**WORK REQUEST:**
Exact copies of the records below are needed, free of pictures.
■ ■ ■ ■ ■
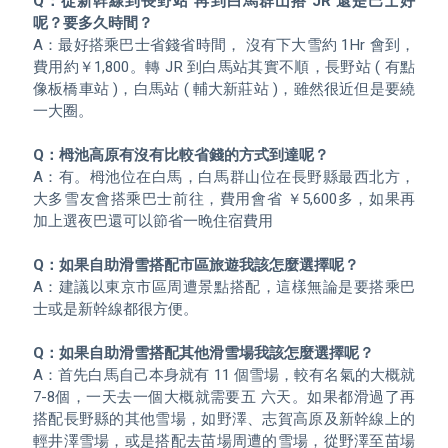
Q：從新幹線到長野站 再到白馬群山搭 JR 還是巴士好
呢？要多久時間？
A：最好搭乘巴士省錢省時間， 沒有下大雪約 1Hr 會到，
費用約￥1,800。轉 JR 到白馬站其實不順，長野站 ( 有點
像板橋車站 )，白馬站 ( 輔大新莊站 )，雖然很近但是要繞
一大圈。

Q：栂池高原有沒有比較省錢的方式到達呢？
A：有。栂池位在白馬，白馬群山位在長野縣最西北方，
大多雪友會搭乘巴士前往，費用會省 ￥5,600多，如果再
加上選夜巴還可以節省一晚住宿費用

Q：如果自助滑雪搭配市區旅遊我該怎麼選擇呢？
A：建議以東京市區周遭景點搭配，這樣無論是要搭乘巴
士或是新幹線都很方便。 

Q：如果自助滑雪搭配其他滑雪場我該怎麼選擇呢？
A：首先白馬自己本身就有 11 個雪場，較有名氣的大概就
7-8個，一天去一個大概就需要五 六天。如果都滑過了再
搭配長野縣的其他雪場，如野澤、志賀高原及新幹線上的
輕井澤雪場，或是搭配去苗場周遭的雪場，從野澤至苗場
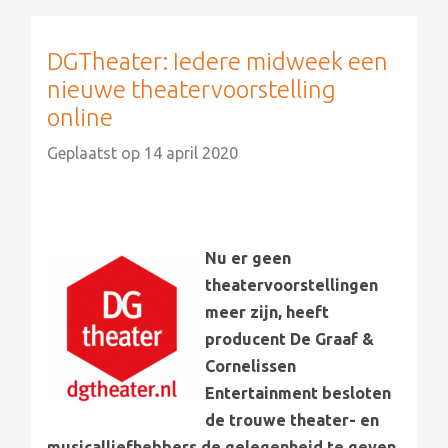
DGTheater: Iedere midweek een
nieuwe theatervoorstelling
online
Geplaatst op
14 april 2020
Nu er geen
theatervoorstellingen
meer zijn, heeft
producent De Graaf &
Cornelissen
Entertainment besloten
de trouwe theater- en
musicalliefhebbers de gelegenheid te geven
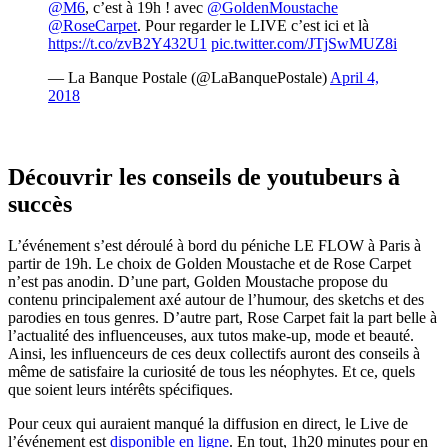
@M6
, c’est à 19h ! avec
@GoldenMoustache
@RoseCarpet
. Pour regarder le LIVE c’est ici et là
https://t.co/zvB2Y432U1
pic.twitter.com/JTjSwMUZ8i
— La Banque Postale (@LaBanquePostale)
April 4,
2018
Découvrir les conseils de youtubeurs à
succès
L’événement s’est déroulé à bord du péniche LE FLOW à Paris à
partir de 19h. Le choix de Golden Moustache et de Rose Carpet
n’est pas anodin. D’une part, Golden Moustache propose du
contenu principalement axé autour de l’humour, des sketchs et des
parodies en tous genres. D’autre part, Rose Carpet fait la part belle à
l’actualité des influenceuses, aux tutos make-up, mode et beauté.
Ainsi, les influenceurs de ces deux collectifs auront des conseils à
même de satisfaire la curiosité de tous les néophytes. Et ce, quels
que soient leurs intérêts spécifiques.
Pour ceux qui auraient manqué la diffusion en direct, le Live de
l’événement est
disponible en ligne
. En tout, 1h20 minutes pour en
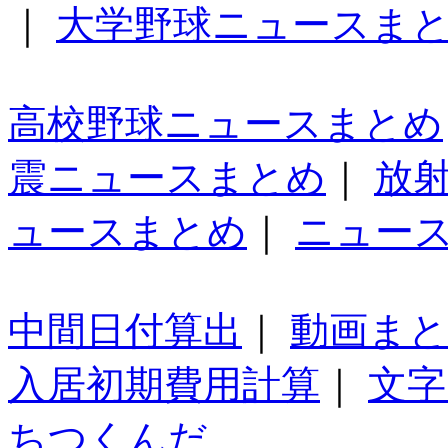
｜
大学野球ニュースま
高校野球ニュースまとめ
震ニュースまとめ
｜
放
ュースまとめ
｜
ニュー
中間日付算出
｜
動画ま
入居初期費用計算
｜
文字
ちつくんだ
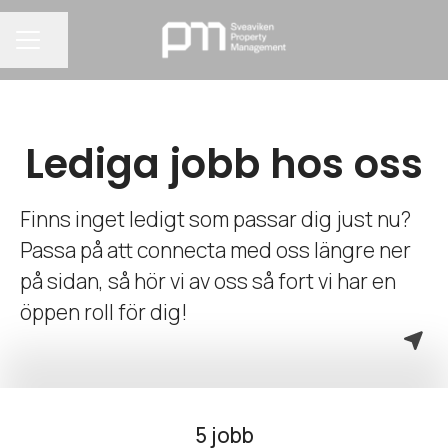
Dela sidan
KARRIÄRMENY
Lediga jobb hos oss
Finns inget ledigt som passar dig just nu?
Passa på att connecta med oss längre ner
på sidan, så hör vi av oss så fort vi har en
öppen roll för dig!
5 jobb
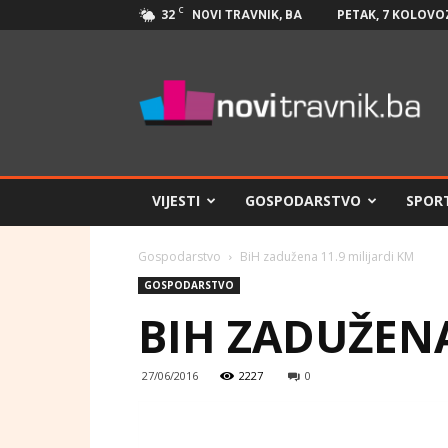
C
32
PETAK, 7 KOLOVOZ
NOVI TRAVNIK, BA
Novi
Travnik.ba
VIJESTI
GOSPODARSTVO
SPOR
Gospodarstvo
BiH zadužena 11.9 milijardi KM
GOSPODARSTVO
BIH ZADUŽENA
27/06/2016
2227
0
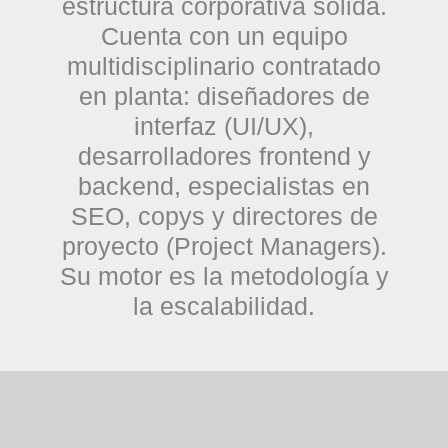
estructura corporativa sólida.
Cuenta con un equipo
multidisciplinario contratado
en planta: diseñadores de
interfaz (UI/UX),
desarrolladores frontend y
backend, especialistas en
SEO, copys y directores de
proyecto (Project Managers).
Su motor es la metodología y
la escalabilidad.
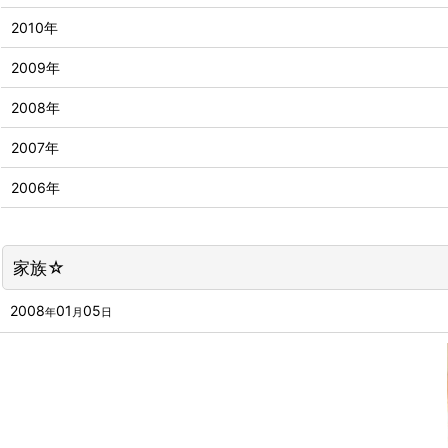
2010年
2009年
2008年
2007年
2006年
家族☆
2008
01
05
年
月
日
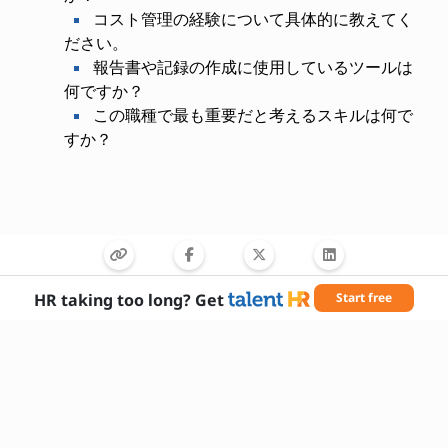
コスト管理の経験について具体的に教えてく
ださい。
報告書や記録の作成に使用しているツールは
何ですか？
この職種で最も重要だと考えるスキルは何で
すか？
HR taking too long? Get
Start free
必要なスキル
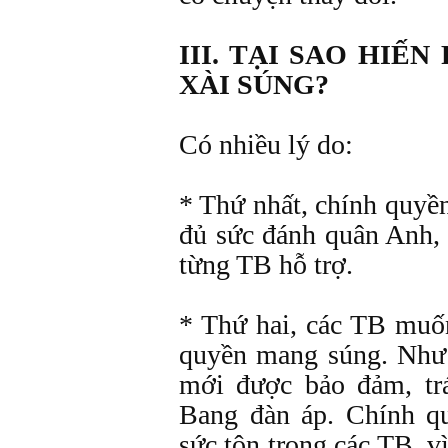
III. TẠI SAO HIẾ
XÀI SÚNG?
Có nhiều lý do:
* Thứ nhất, chính quyề
đủ sức đánh quân Anh,
từng TB hỗ trợ.
* Thứ hai, các TB muố
quyền mang súng. Như 
mới được bảo đảm, trá
Bang đàn áp. Chính q
sức tôn trọng các TB, v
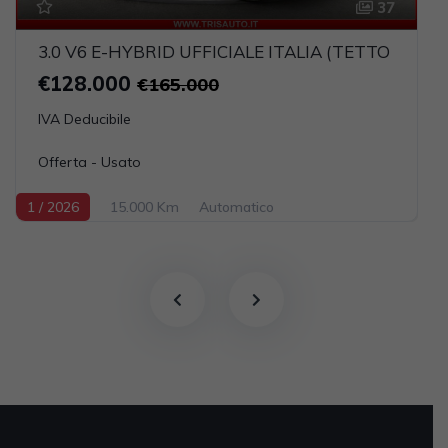
37
3.0 V6 E-HYBRID UFFICIALE ITALIA (TETTO PAN
€128.000
€165.000
IVA Deducibile
Offerta - Usato
1 / 2026
15.000 Km
Automatico
Elettrica-Benzina
Grigio scuro
5-porte
2995cc 470CV / 346KW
■ ■ ■ ■ ■
**WRITTEN SOLUTION:**
Q：從新幹線到長野站 再到白馬群山搭 JR 還是巴士好
呢？要多久時間？
A：最好搭乘巴士省錢省時間， 沒有下大雪約 1Hr 會到，
費用約￥1,800。轉 JR 到白馬站其實不順，長野站 ( 有點
像板橋車站 )，白馬站 ( 輔大新莊站 )，雖然很近但是要繞
一大圈。

Q：栂池高原有沒有比較省錢的方式到達呢？
A：有。栂池位在白馬，白馬群山位在長野縣最西北方，
大多雪友會搭乘巴士前往，費用會省 ￥5,600多，如果再
加上選夜巴還可以節省一晚住宿費用

Q：如果自助滑雪搭配市區旅遊我該怎麼選擇呢？
A：建議以東京市區周遭景點搭配，這樣無論是要搭乘巴
士或是新幹線都很方便。 

Q：如果自助滑雪搭配其他滑雪場我該怎麼選擇呢？
A：首先白馬自己本身就有 11 個雪場，較有名氣的大概就
7-8個，一天去一個大概就需要五 六天。如果都滑過了再
搭配長野縣的其他雪場，如野澤、志賀高原及新幹線上的
輕井澤雪場，或是搭配去苗場周遭的雪場，從野澤至苗場
DGTheater: Iedere midweek een
nieuwe theatervoorstelling
online
Geplaatst op
14 april 2020
Nu er geen
theatervoorstellingen
meer zijn, heeft
producent De Graaf &
Cornelissen
Entertainment besloten
de trouwe theater- en
musicalliefhebbers de gelegenheid te geven
@M6
, c’est à 19h ! avec
@GoldenMoustache
@RoseCarpet
. Pour regarder le LIVE c’est ici et là
https://t.co/zvB2Y432U1
pic.twitter.com/JTjSwMUZ8i
— La Banque Postale (@LaBanquePostale)
April 4,
2018
Découvrir les conseils de youtubeurs à
succès
L’événement s’est déroulé à bord du péniche LE FLOW à Paris à
partir de 19h. Le choix de Golden Moustache et de Rose Carpet
n’est pas anodin. D’une part, Golden Moustache propose du
contenu principalement axé autour de l’humour, des sketchs et des
parodies en tous genres. D’autre part, Rose Carpet fait la part belle à
l’actualité des influenceuses, aux tutos make-up, mode et beauté.
Ainsi, les influenceurs de ces deux collectifs auront des conseils à
même de satisfaire la curiosité de tous les néophytes. Et ce, quels
que soient leurs intérêts spécifiques.
Pour ceux qui auraient manqué la diffusion en direct, le Live de
l’événement est
disponible en ligne
. En tout, 1h20 minutes pour en
｜
大学野球ニュースま
高校野球ニュースまとめ
震ニュースまとめ
｜
放
ュースまとめ
｜
ニュー
中間日付算出
｜
動画ま
入居初期費用計算
｜
文字
ちつくんだ
Dela sidan
KARRIÄRMENY
Lediga jobb hos oss
Finns inget ledigt som passar dig just nu?
Passa på att connecta med oss längre ner
på sidan, så hör vi av oss så fort vi har en
öppen roll för dig!
5 jobb
C
32
PETAK, 7 KOLOVOZ
NOVI TRAVNIK, BA
Novi
Travnik.ba
VIJESTI
GOSPODARSTVO
SPOR
Gospodarstvo
BiH zadužena 11.9 milijardi KM
GOSPODARSTVO
BIH ZADUŽENA
27/06/2016
2227
0
estructura corporativa sólida.
Cuenta con un equipo
multidisciplinario contratado
en planta: diseñadores de
interfaz (UI/UX),
desarrolladores frontend y
backend, especialistas en
SEO, copys y directores de
proyecto (Project Managers).
Su motor es la metodología y
la escalabilidad.
2010年
2009年
2008年
2007年
2006年
家族☆
2008
01
05
年
月
日
コスト管理の経験について具体的に教えてく
ださい。
報告書や記録の作成に使用しているツールは
何ですか？
この職種で最も重要だと考えるスキルは何で
すか？
HR taking too long? Get
Start free
必要なスキル
III. TẠI SAO HIẾ
XÀI SÚNG?
Có nhiều lý do:
* Thứ nhất, chính quyề
đủ sức đánh quân Anh,
từng TB hỗ trợ.
* Thứ hai, các TB muố
quyền mang súng. Như 
mới được bảo đảm, trá
Bang đàn áp. Chính q
sức tôn trọng các TB, v
37
3.0 V6 E-HYBRID UFFICIALE ITALIA (TETTO PAN
€128.000
€165.000
IVA Deducibile
Offerta - Usato
1 / 2026
15.000 Km
Automatico
Elettrica-Benzina
Grigio scuro
5-porte
2995cc 470CV / 346KW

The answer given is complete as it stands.